CD11b+ cells isolated from BM of GFP transgenic mice were differentiated with LPS and injected into tumor-bearing mice. (A) Overlays of representative histograms demonstrating expression of Vegfr-3, Lyve-1 and Pdpn for cells treated with CSF1 only (control, grey area) or CSF1 plus LPS to induce lymphatic differentiation (red lines). The mean % of positive cells for LEC markers from two independent experiments ± S.E.M. are shown. (B, C) Co-localization of GFP+ cells with Lyve-1+ (B) or Meca-32+ (C) vessels in a syngeneic breast cancer MMTV-PyMT tumors. (D, E) Co-localization of GFP+ cells with Lyve-1+ (D) or Meca-32+ (E) vessels in a human xenograft breast cancer ZR-75 model. All images were acquired at 400X magnification. (F) Quantification of blood and lymphatic vessels with integrated GFP. (G, H) Changes in peritumoral LVD in mice bearing MMTV-PyMT (G) or ZR-75 (H) tumors injected with M-LECP as compared with saline-injected controls.
Fig 11.
In vitro produced M-LECP increase lymphatic metastasis in vivo.

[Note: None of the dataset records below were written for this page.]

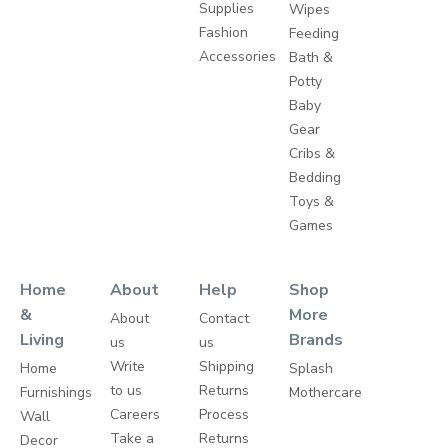
Supplies
Wipes
Fashion
Feeding
Accessories
Bath &
Potty
Baby
Gear
Cribs &
Bedding
Toys &
Games
Home
About
Help
Shop
&
More
About
Contact
Living
Brands
us
us
Write
Shipping
Home
Splash
to us
Returns
Furnishings
Mothercare
Careers
Process
Wall
Take a
Returns
Decor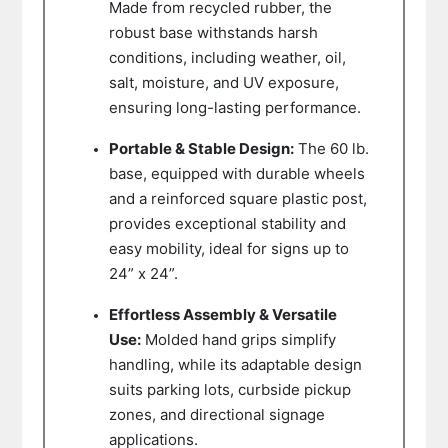
Made from recycled rubber, the
robust base withstands harsh
conditions, including weather, oil,
salt, moisture, and UV exposure,
ensuring long-lasting performance.
Portable & Stable Design:
The 60 lb.
base, equipped with durable wheels
and a reinforced square plastic post,
provides exceptional stability and
easy mobility, ideal for signs up to
24” x 24”.
Effortless Assembly & Versatile
Use:
Molded hand grips simplify
handling, while its adaptable design
suits parking lots, curbside pickup
zones, and directional signage
applications.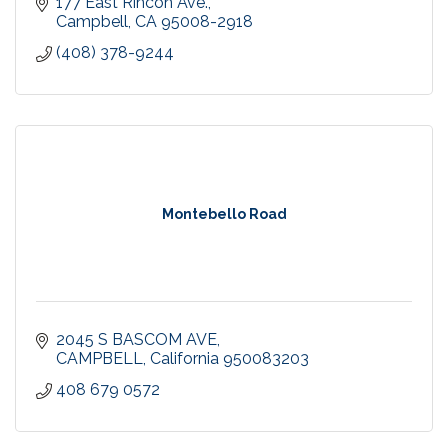
177 East Rincon Ave.
Campbell
CA
95008-2918
(408) 378-9244
Montebello Road
2045 S BASCOM AVE
CAMPBELL
California
950083203
408 679 0572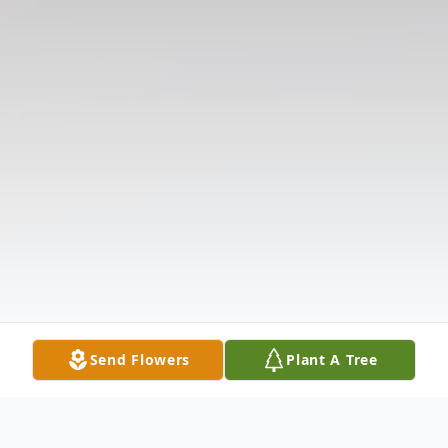
Send Flowers
Plant A Tree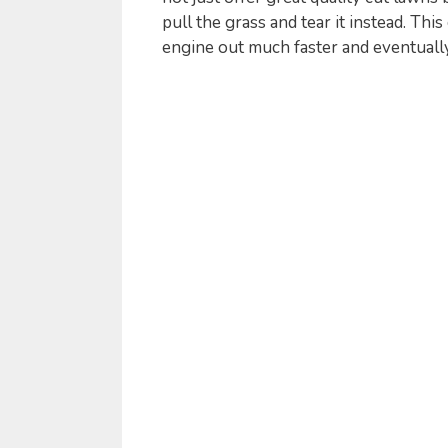
pull the grass and tear it instead. Th
engine out much faster and eventuall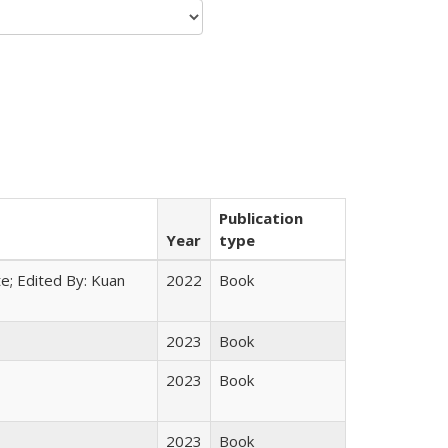
Publication
Year
type
e; Edited By: Kuan
2022
Book
2023
Book
2023
Book
2023
Book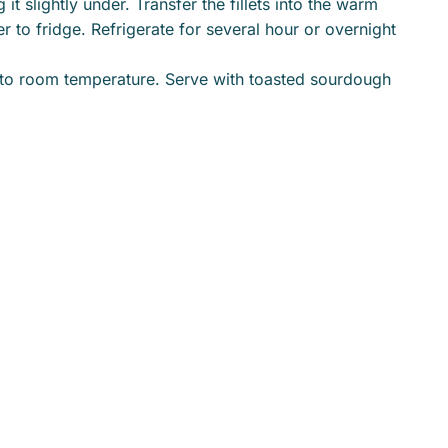
t slightly under. Transfer the fillets into the warm
r to fridge. Refrigerate for several hour or overnight
 to room temperature. Serve with toasted sourdough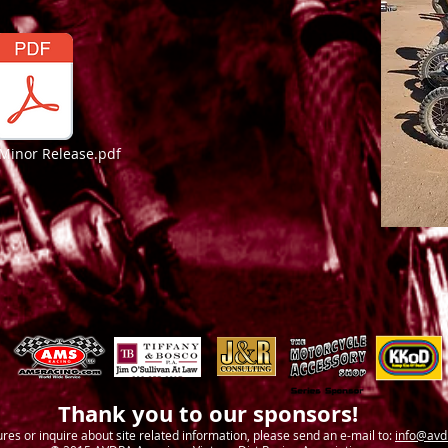
Minor Release.pdf
Thank you to our sponsors!
ures or inquire about site related information, please send an e-mail to:
info@avd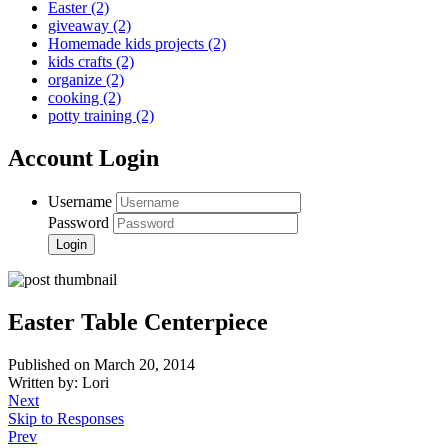
Easter
(2)
giveaway
(2)
Homemade kids projects
(2)
kids crafts
(2)
organize
(2)
cooking
(2)
potty training
(2)
Account Login
Username
Password
Easter Table Centerpiece
Published on March 20, 2014
Written by: Lori
Next
Skip to Responses
Prev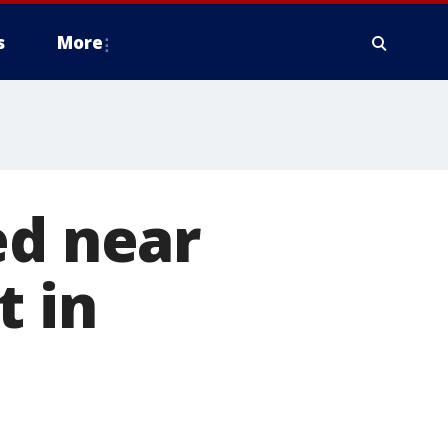
s
More
ed near
t in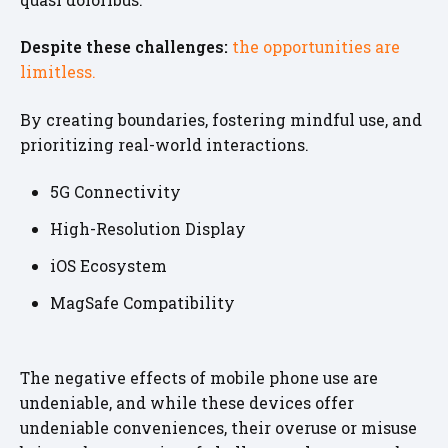
Despite these challenges:
the opportunities are
limitless.
By creating boundaries, fostering mindful use, and
prioritizing real-world interactions.
5G Connectivity
High-Resolution Display
iOS Ecosystem
MagSafe Compatibility
The negative effects of mobile phone use are
undeniable, and while these devices offer
undeniable conveniences, their overuse or misuse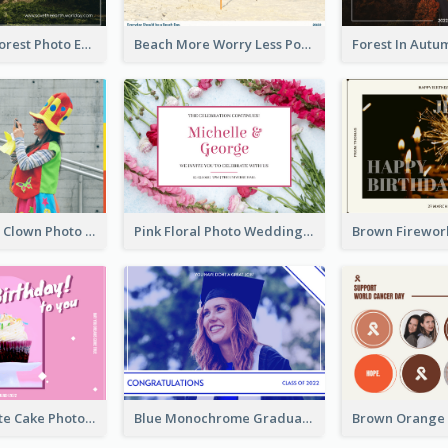
Dark Green Forest Photo Earth Day Postcard
Beach More Worry Less Postcard
Blue And Red Clown Photo April Fools Day Postcard
Pink Floral Photo Wedding Postcard
Pink And White Cake Photo Birthday Postcard
Blue Monochrome Graduation Photo Congratulations Postcard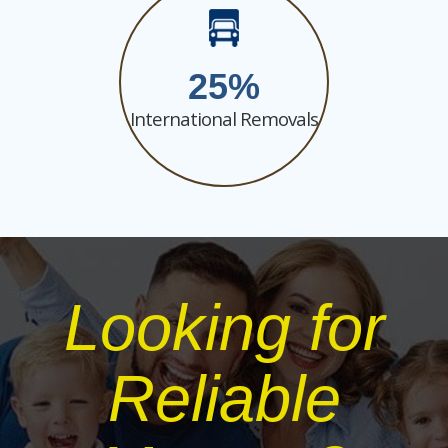
25
International Removals
Looking for
Reliable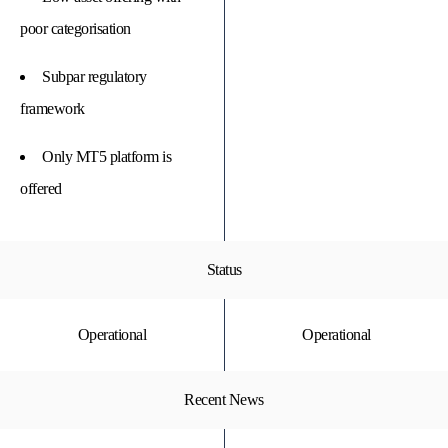
poor categorisation
Subpar regulatory
framework
Only MT5 platform is
offered
Status
Operational
Operational
Recent News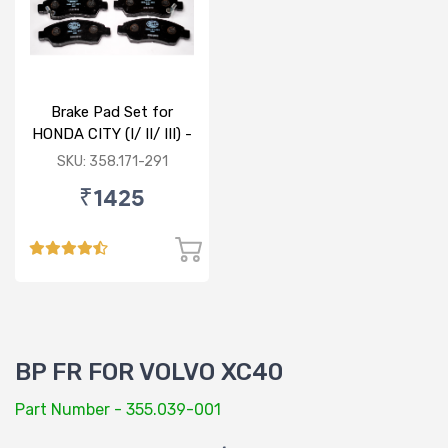
Brake Pad Set for
HONDA CITY (I/ II/ III) -
FRONT
SKU: 358.171-291
₹1425
BP FR FOR VOLVO XC40
Part Number - 355.039-001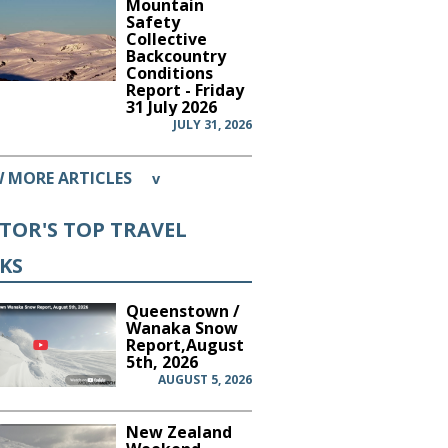
Mountain
Safety
Collective
Backcountry
Conditions
Report - Friday
31 July 2026
JULY 31, 2026
W MORE ARTICLES
v
ITOR'S TOP TRAVEL
CKS
Queenstown /
Wanaka Snow
Report,August
5th, 2026
AUGUST 5, 2026
New Zealand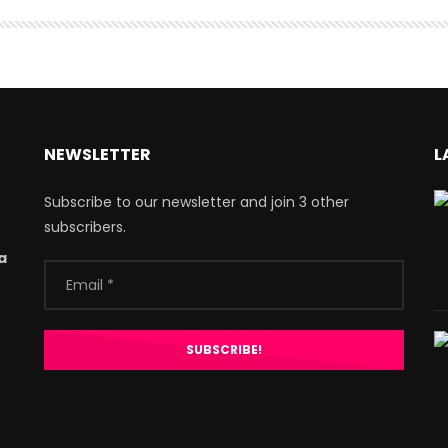
NEWSLETTER
L
Subscribe to our newsletter and join 3 other
subscribers.
a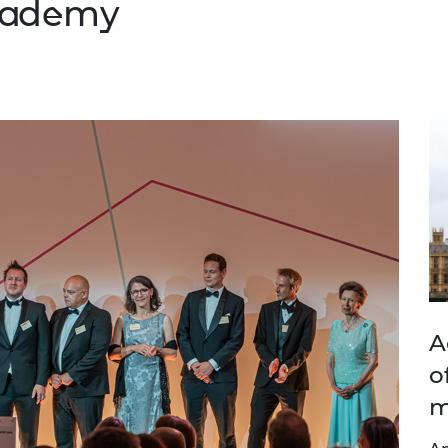
Academy
A
o
m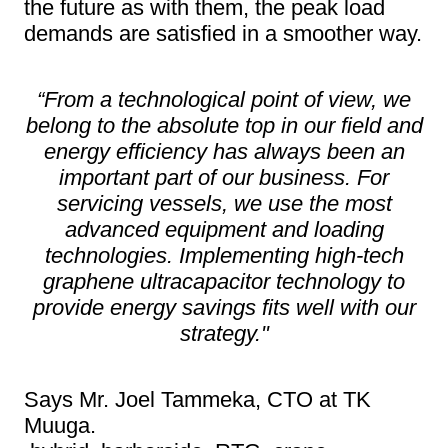
the future as with them, the peak load
demands are satisfied in a smoother way.
“From a technological point of view, we
belong to the absolute top in our field and
energy efficiency has always been an
important part of our business. For
servicing vessels, we use the most
advanced equipment and loading
technologies. Implementing high-tech
graphene ultracapacitor technology to
provide energy savings fits well with our
strategy."
Says Mr. Joel Tammeka, CTO at TK
Muuga.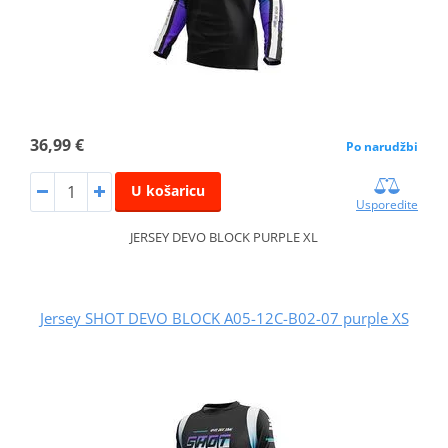
36,99 €
Po narudžbi
U košaricu
Usporedite
JERSEY DEVO BLOCK PURPLE XL
Jersey SHOT DEVO BLOCK A05-12C-B02-07 purple XS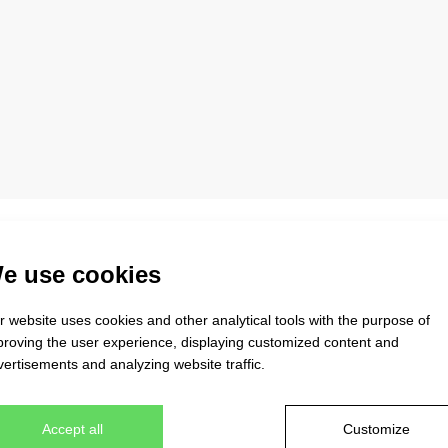
igh-quality coFEE caps. You will find more than 52 different mode
e use cookies
xfit caps, very popular caps in the trucker style, military and arm
ls, which are subject to the severest criteria for maintaining the
 website uses cookies and other analytical tools with the purpose of
 wear the product pleasantly and happily. Our stock collection al
proving the user experience, displaying customized content and
ith the use of your logo, this cap will become a strong and uniq
ertisements and analyzing website traffic.
Accept all
Customize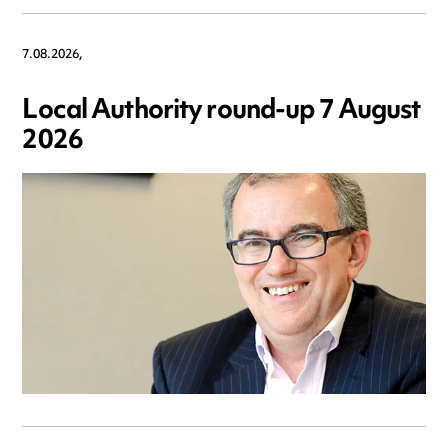
7.08.2026,
Local Authority round-up 7 August
2026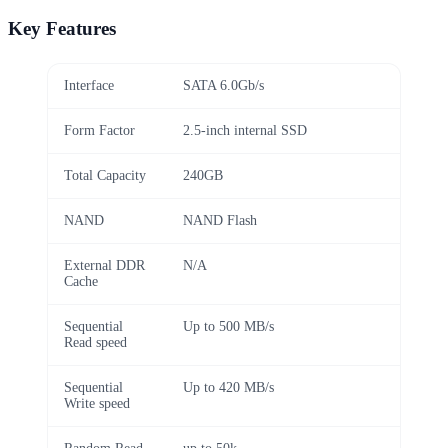
Key Features
Interface
SATA 6.0Gb/s
Form Factor
2.5-inch internal SSD
Total Capacity
240GB
NAND
NAND Flash
External DDR
N/A
Cache
Sequential
Up to 500 MB/s
Read speed
Sequential
Up to 420 MB/s
Write speed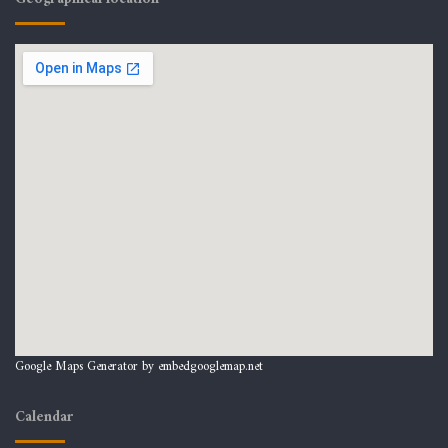
Google Maps Generator by
embedgooglemap.net
Calendar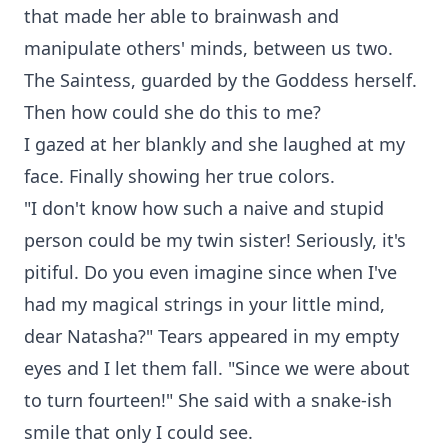
that made her able to brainwash and
manipulate others' minds, between us two.
The Saintess, guarded by the Goddess herself.
Then how could she do this to me?
I gazed at her blankly and she laughed at my
face. Finally showing her true colors.
"I don't know how such a naive and stupid
person could be my twin sister! Seriously, it's
pitiful. Do you even imagine since when I've
had my magical strings in your little mind,
dear Natasha?" Tears appeared in my empty
eyes and I let them fall. "Since we were about
to turn fourteen!" She said with a snake-ish
smile that only I could see.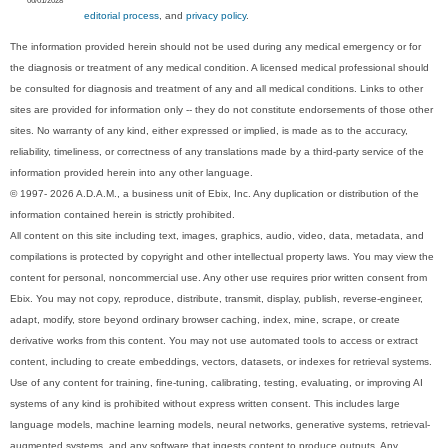
editorial process
, and
privacy policy
.
The information provided herein should not be used during any medical emergency or for
the diagnosis or treatment of any medical condition. A licensed medical professional should
be consulted for diagnosis and treatment of any and all medical conditions. Links to other
sites are provided for information only -- they do not constitute endorsements of those other
sites. No warranty of any kind, either expressed or implied, is made as to the accuracy,
reliability, timeliness, or correctness of any translations made by a third-party service of the
information provided herein into any other language.
© 1997- 2026 A.D.A.M., a business unit of Ebix, Inc. Any duplication or distribution of the
information contained herein is strictly prohibited.
All content on this site including text, images, graphics, audio, video, data, metadata, and
compilations is protected by copyright and other intellectual property laws. You may view the
content for personal, noncommercial use. Any other use requires prior written consent from
Ebix. You may not copy, reproduce, distribute, transmit, display, publish, reverse-engineer,
adapt, modify, store beyond ordinary browser caching, index, mine, scrape, or create
derivative works from this content. You may not use automated tools to access or extract
content, including to create embeddings, vectors, datasets, or indexes for retrieval systems.
Use of any content for training, fine-tuning, calibrating, testing, evaluating, or improving AI
systems of any kind is prohibited without express written consent. This includes large
language models, machine learning models, neural networks, generative systems, retrieval-
augmented systems, and any software that ingests content to produce outputs. Any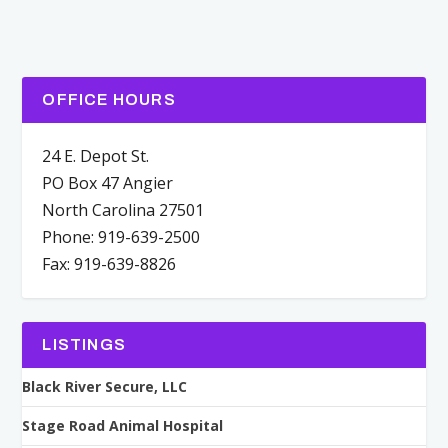
OFFICE HOURS
24 E. Depot St.
PO Box 47 Angier
North Carolina 27501
Phone: 919-639-2500
Fax: 919-639-8826
LISTINGS
Black River Secure, LLC
Stage Road Animal Hospital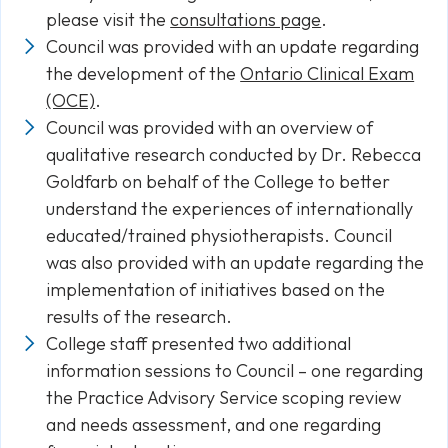
please visit the
consultations page
.
Council was provided with an update regarding
the development of the
Ontario Clinical Exam
(OCE)
.
Council was provided with an overview of
qualitative research conducted by Dr. Rebecca
Goldfarb on behalf of the College to better
understand the experiences of internationally
educated/trained physiotherapists. Council
was also provided with an update regarding the
implementation of initiatives based on the
results of the research.
College staff presented two additional
information sessions to Council – one regarding
the Practice Advisory Service scoping review
and needs assessment, and one regarding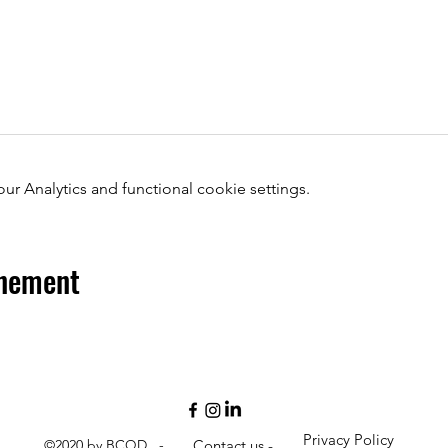
 Analytics and functional cookie settings.
énement
Privacy Policy
©2020 by BCQD -
Contact us -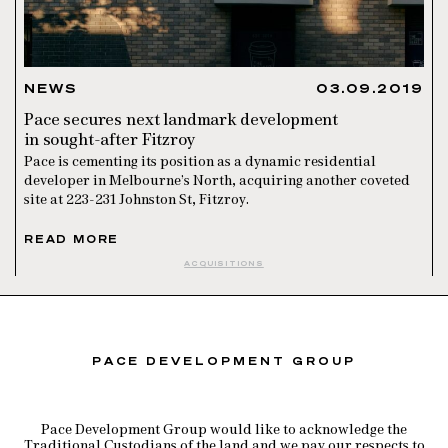
NEWS
03.09.2019
Pace secures next landmark development
in sought-after Fitzroy
Pace is cementing its position as a dynamic residential
developer in Melbourne’s North, acquiring another coveted
site at 223-231 Johnston St, Fitzroy.
READ MORE
ACQUISITIONS
PACE DEVELOPMENT GROUP
Pace Development Group would like to acknowledge the
Traditional Custodians of the land and we pay our respects to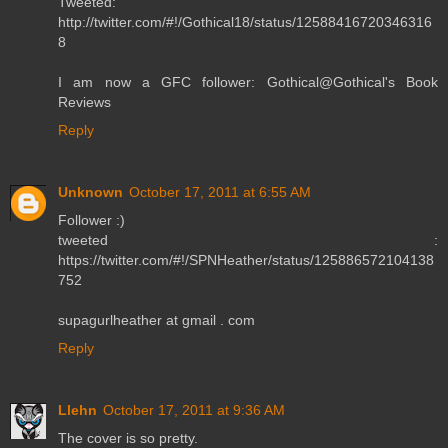
Tweeted:
http://twitter.com/#!/Gothical18/status/12588416720346316
8
I am now a GFC follower: Gothical@Gothical's Book
Reviews
Reply
Unknown
October 17, 2011 at 6:55 AM
Follower :)
tweeted :
https://twitter.com/#!/SPNHeather/status/125886572104138
752
supagurlheather at gmail . com
Reply
Llehn
October 17, 2011 at 9:36 AM
The cover is so pretty.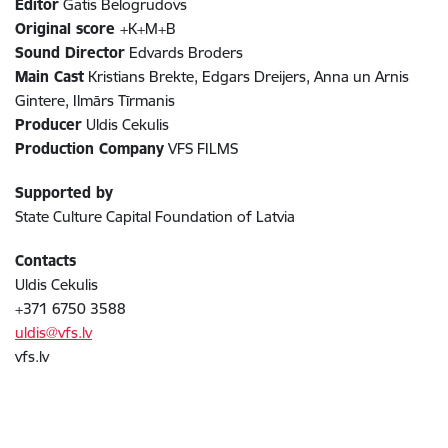
Editor
Gatis Belogrudovs
Original score
+K+M+B
Sound Director
Edvards Broders
Main Cast
Kristians Brekte, Edgars Dreijers, Anna un Arnis
Gintere, Ilmārs Tīrmanis
Producer
Uldis Cekulis
Production Company
VFS FILMS
Supported by
State Culture Capital Foundation of Latvia
Contacts
Uldis Cekulis
+371 6750 3588
uldis@vfs.lv
vfs.lv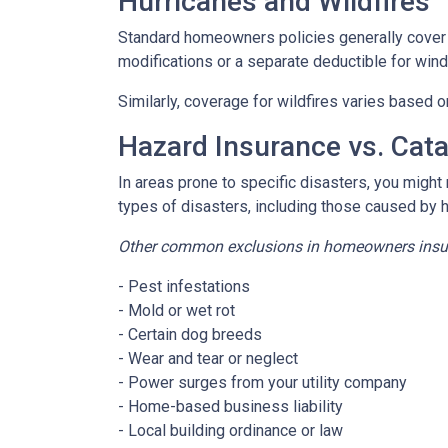
Hurricanes and Wildfires
Standard homeowners policies generally cover 
modifications or a separate deductible for win
Similarly, coverage for wildfires varies based o
Hazard Insurance vs. Cat
In areas prone to specific disasters, you might
types of disasters, including those caused by 
Other common exclusions in homeowners insura
- Pest infestations
- Mold or wet rot
- Certain dog breeds
- Wear and tear or neglect
- Power surges from your utility company
- Home-based business liability
- Local building ordinance or law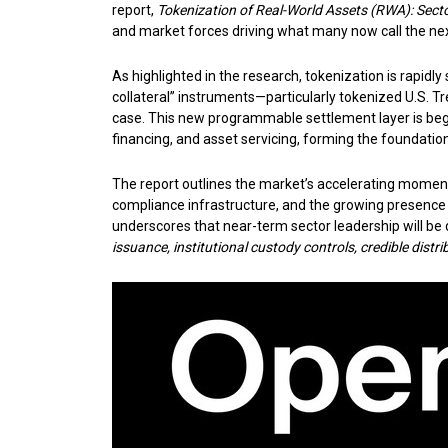
report,
Tokenization of Real-World Assets (RWA): Secto
and market forces driving what many now call the next
As highlighted in the research, tokenization is rapidl
collateral” instruments—particularly tokenized U.S.
case. This new programmable settlement layer is begi
financing, and asset servicing, forming the foundation
The report outlines the market’s accelerating momentum
compliance infrastructure, and the growing presence o
underscores that near-term sector leadership will be 
issuance, institutional custody controls, credible dist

Renilla luciferase-tagged ZR-75 tumor cells were orthotopically implanted into mammary fat pad of immunodeficient SCID mice and allowed to reach 500 mm3 before injecting mice i.v. with 2x106 of in vitro LPS-differentiated mouse M-LECP or saline control (4 mice per group). (A) Tumor growth was monitored 2–3 times per week. Metastatic burden to lymph nodes (B) and lungs (C) was analyzed 45 days after M-LECP injection by measuring Renilla luciferase activity and normalizing per mg of total protein in tissue lysates. Each dot represents metastatic burden for an individual mouse expressed as RLU/mg of protein x 104. The black bracket indicates statistically significant difference between control and M-LECP treated groups (n = 4) determined by a Mann-Whitney test with P-value listed above the line.